Les efforts de la fédération S.F.I.O. et de son premier responsable, Jacques Lamaison, pour implanter le socialisme dans le mouvement syndical landais et, en particulier, chez les ouvriers et métayers résiniers commencent à porter leurs fruits. Jacques Lamaison prend part en personne à l'action et, par exemple, à Soustons, pendant la grève des résiniers de janvier-février 1909, se rend selon les autorités préfectorales " à la réunion tenue chez le président du syndicat, à la tête des grévistes, suivant immédiatement les drapeaux rouges ". Le dirigeant départemental de la S.F.I.O. publie en 1909 pour la fédération socialiste une brochure, Le Collectivisme au pays de la résine, qui a un important retentissement. Il s'agit d'un appel aux producteurs de la zone forestière (petits propriétaires, métayers, fermiers, ouvriers agricoles et autres) et d'une incitation à politiser le mouvement initié par les grèves de 1907. La préface de la brochure est signée par le spécialiste socialiste de la question paysanne, Compère-Morel. Quelques temps avant la parution, les propriétaires font publier une autre brochure, Socialisme et métayage, qui dénonce les " dangers du socialisme ". Elle fait surtout référence aux agitations qui secouent alors la Chalosse, zone de métayage agricole où le problème est celui des redevances et des corvées.

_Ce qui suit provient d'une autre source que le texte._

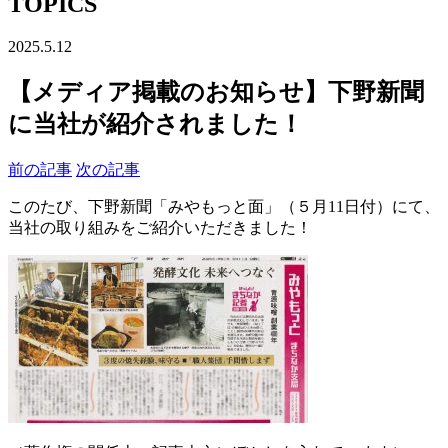
TOPICS
2025.5.12
【メディア掲載のお知らせ】下野新聞
に当社が紹介されました！
前の記事
次の記事
このたび、下野新聞「みやもっと面」（５月11日付）にて、
当社の取り組みをご紹介いただきました！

Dès le 8 octobre 1907, la Fédération des syndicats résiniers est représentée, au cours d'un comité fédéral de la S.F.I.O., par Louis Duclos, Gérôme Sourbé et Berque. En novembre 1908, Nadi, délégué permanent de la S.F.I.O. et Jacques Lamaison parcourent toutes les communes de la région de Soustons et de Saint-Vincent, alors que la situation sociale se tend. Lorsqu'une grève est déclenchée, Jacques Lamaison se met à la disposition des militants et des grévistes, et fait des réunions publiques. Le travail socialiste commence à porter ses fruits lors du cinquième congrès, qui a lieu les 23 et 24 décembre 1910 à Mimizan; l'affiliation à la C.G.T. est repoussée plus faiblement : 7 voix pour, 9 voix contre et 6 abstentions. C'est surtout au sixième congrès, en décembre 1911, que l'influence de la S.F.I.O. sur le mouvement syndical des résiniers prend toute son ampleur : la fédération syndicale modifie ses statuts de manière à se transformer en Fédération nationale des ouvriers, fermiers et métayers gemmeurs de France, dont les syndiqués des Landes constituent le noyau initial et principal. Le militant socialiste, Gérôme Sourbé, est élu secrétaire général et de nombreux leaders de la S.F.I.O. (Jean Lamarque, Henry Dupouy) entrent dans l'instance dirigeante de la fédération qui accueille donc plus largement les militants de gauche.


C'est la victoire du socialisme dans une organisation syndicale contrôlée depuis sa naissance par des hommes politiques aux options diverses. Devenue possible, l'adhésion de la fédération à la C.G.T. est acceptée par le septième congrès de décembre 1912. C'est également en 1912 que la fédération des résiniers et la fédération socialiste lancent le journal L'Avenir social, organe à la fois politique et corporatif. La direction du journal est assurée à parité par les socialistes et les syndicalistes. Le trésorier de la fédération des syndicats gemmeurs, Paul Pinsolle, l'un des rares militants socialistes appartenant à la direction du syndicat depuis 1907, est membre de la commission d'administration et de rédaction du journal. Il est rejoint en décembre 1913 par Jean Lamarque.


L'année 1910 est socialement calme. En 1911 et 1912, quelques grèves sporadiques ont lieu, mais elles sont plutôt défensives, alors que le cours de la gemme est au plus haut. Des syndicats continuent cependant de se créer. Ainsi le métayer François Sentuc met sur pied un syndicat à Ygos en novembre 1911, qui regroupe rapidement plus de 200 adhérents. A cette date, à Sainte-Eulalie-en-Born, on compte 80 syndiqués. A la veille de la Première Guerre Mondiale, la fédération des gemmeurs revendique 2 000 adhérents.